Your objective: Examine the entries below, count the lines holding the string "perjalanan", and respond with the number only.
*** Opening Data supplied ***
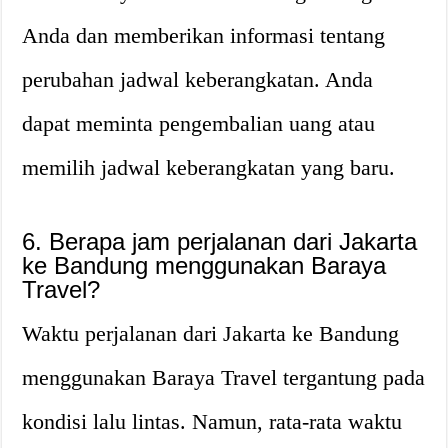
Anda dan memberikan informasi tentang
perubahan jadwal keberangkatan. Anda
dapat meminta pengembalian uang atau
memilih jadwal keberangkatan yang baru.
6. Berapa jam perjalanan dari Jakarta
ke Bandung menggunakan Baraya
Travel?
Waktu perjalanan dari Jakarta ke Bandung
menggunakan Baraya Travel tergantung pada
kondisi lalu lintas. Namun, rata-rata waktu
*** Closing Data supplied ***
Answer box: 2